DIRECTIONS FOR THIS TASK:
Copy exactly the last part of the entries, starting from the line with "meja, Karpet Permadani" and including the final line.

AVAILABLE RECORDS:
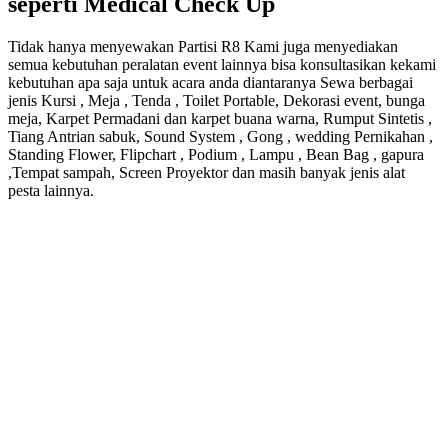
seperti Medical Check Up
Tidak hanya menyewakan Partisi R8 Kami juga menyediakan
semua kebutuhan peralatan event lainnya bisa konsultasikan kekami
kebutuhan apa saja untuk acara anda diantaranya Sewa berbagai
jenis Kursi , Meja , Tenda , Toilet Portable, Dekorasi event, bunga
meja, Karpet Permadani dan karpet buana warna, Rumput Sintetis ,
Tiang Antrian sabuk, Sound System , Gong , wedding Pernikahan ,
Standing Flower, Flipchart , Podium , Lampu , Bean Bag , gapura
,Tempat sampah, Screen Proyektor dan masih banyak jenis alat
pesta lainnya.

ANSWER TO THE EXERCISE:
meja, Karpet Permadani dan karpet buana warna, Rumput Sintetis ,
Tiang Antrian sabuk, Sound System , Gong , wedding Pernikahan ,
Standing Flower, Flipchart , Podium , Lampu , Bean Bag , gapura
,Tempat sampah, Screen Proyektor dan masih banyak jenis alat
pesta lainnya.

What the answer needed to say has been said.